Начиная с хозяйки дома! Разве удержишься, чтобы не добавить это про себя. А может, при чужих она подобным образом не выражается. Регина так ему нравилась, и он ни за что не отрекся бы от ее восхищения им. Если бы она ушла из его жизни, это было бы все равно что из него выпустили бы кровь. Он стремился уберечь ее от страданий, от пересудов, от всего, что могло бы представить ее в невыгодном свете. Госпожа Штемлер не была создана для огорчений. А вернее говоря — для утешений. Ее вообще нельзя было трогать. Если ее напугать, рассердить, наскучить ей — боль донимала ее неделями. Она не принадлежала к числу тех, кого злоба делает более острым на язык. Возражения лишали ее сил, угнетали. Притом как же долго она излечивалась от этого! Медекша содрогался при одном только воспоминании. Нет, она не может позволить себе старопольский стиль! Кто-нибудь когда-нибудь остроумно изобразит ее в этой нелепой обстановке. И разольется тогда на всю жизнь целый океан скорби, который она ни за что не переплывет. Ну а если отложить в сторону всяческие корыстные соображения, захотелось ли бы ему самому видеть ее на фоне, которым он так восторгался. Тысячу раз нет! Такое совмещение выглядело бы неестественным. Медекша чувствовал, что она ведет себя чересчур смело, когда обеими руками тянется к этому. Она рвется туда, где для нее нет места. И еще унижается, распластываясь перед тем, что ее отвергает.

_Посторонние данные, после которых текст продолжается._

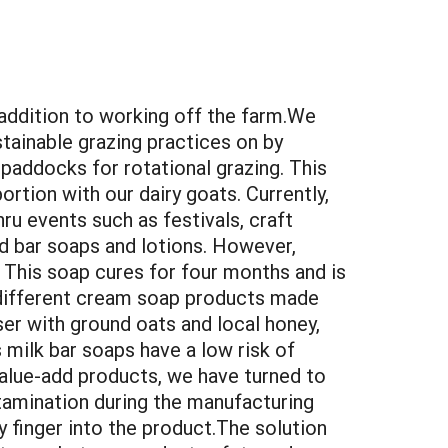
addition to working off the farm.We
tainable grazing practices on by
 paddocks for rotational grazing. This
ortion with our dairy goats. Currently,
hru events such as festivals, craft
ed bar soaps and lotions. However,
 This soap cures for four months and is
e different cream soap products made
ser with ground oats and local honey,
milk bar soaps have a low risk of
alue-add products, we have turned to
tamination during the manufacturing
y finger into the product.The solution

Да он и не отбивал бы у госпожи Штемлер охоту к польским антикварным вещам, если бы не сомнение, которое, он знал, гложет ее душу. Оно то усиливалось, то слабело. Словно звон в ушах, порой пронзительный, порой тихий, а когда и просто кажущийся. Но разве он затихал совсем? Где граница между звуком и тишиной и существует ли она вообще? Разделяет ли эти редкости какая-то граница — на те, которые могут быть у нее, и те, которыми она владеть не смеет? Прекрасный портрет мужчины в парике, в орденах, кисти Баччиарелли[35], кривая сабля, рынграф[36], — этого, тут она никаких иллюзий не питала, повесить у себя ей было нельзя. Неужели же подобные вещи выстраиваются в какой-нибудь ряд. И прерывается ли он где. Если внутренний голос предостерегал ее, что не надо покупать «Volumina Legum»[37], то разве он же не подсказывал ей, когда она разглядывала старый польский гобелен, что тут стоит подумать! А если при виде сервиза из корецкого фарфора[38] у нее перехватывало дыхание, то не оттого ли, что внутренний голос либо давал ей разрешение, либо уже был бессилен.

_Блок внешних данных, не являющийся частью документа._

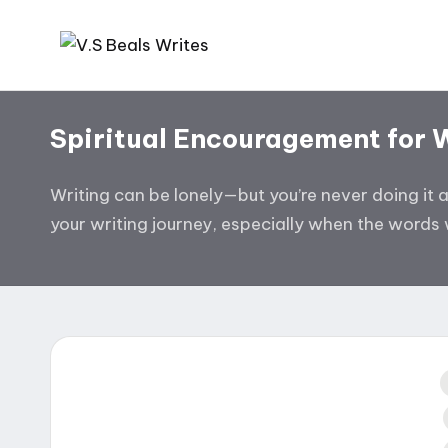
Skip
V.
Helping
to
you
content
S
Spiritual Encouragement for 
write
B
amazing
books
Writing can be lonely—but you’re never doing it 
e
your writing journey, especially when the words w
al
s
W
ri
te
i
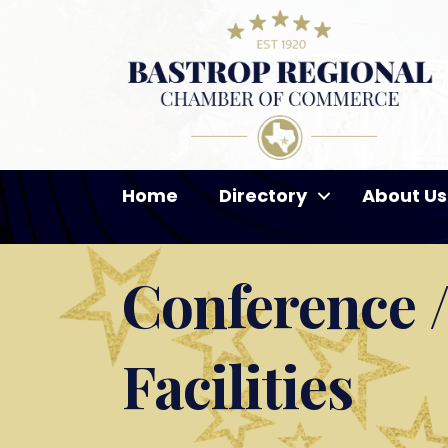
Home
Directory
About Us
Conference /
Facilities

Госпожа Штемлер сама не знает. Так боготворит, но так боится. Как бы она радовалась, но ее не отпускает страх, что она все испортит. Страна, которая окружает ее, обратила госпожу Штемлер в свою веру, тут нет и тени сомнения. Ее деревни, ее язык, ее история и искусство, ее города — все это она так тонко воспринимает. И надо же, чтобы в душе ее поселилось что-то, что, шипя, предостерегает. Не дает накупить всего в деревне вдоволь, не разрешает окружить себя отечественными вещами, просыпается и мешает прочитать наизусть строфу Кахановского. Ко всему запрещает прикасаться! И эта узда мучит госпожу Штемлер. Эти стеснения для нее невыносимы. Если бы она была вольна насытить своим восторгом и всем состоянием мужа истязающий ее голод, воплотить в жизнь донимающие ее мечты, — может быть, в центре Мокотова[39], где она живет, вырос бы новый Вавель. А между тем она не вправе обставить даже несколько своих комнат так, как ей грезится. Недобрые эти силы в ней — и та, что притягивает, и та, что отталкивает. Госпожа Штемлер никогда не приглядывается к ним, но ни на минуту не перестает ощущать в себе присутствие их обеих.
И потому Медекше удается опекать ее, благодаря этому ее внутреннему голосу. Она не потакает своим вкусам, отрекается от общих пристрастий и вместе с Медекшей обходит стороной ту цель, к которой каждый в одиночку, казалось бы, стремится. Если речь заходит о старине, они говорят о ней равнодушно, словно соблюдая странное соглашение не отдавать ей должного. И обе стороны чтут это нелепое соглашение — госпоже Штемлер оно воспрещает украшать свой дом, опираясь на исключительные познания Медекши в том, что касается польского искусства, а Медекше не позволяет воспользоваться случаем, о котором он мечтал много лет: воссоздать стильный польский интерьер.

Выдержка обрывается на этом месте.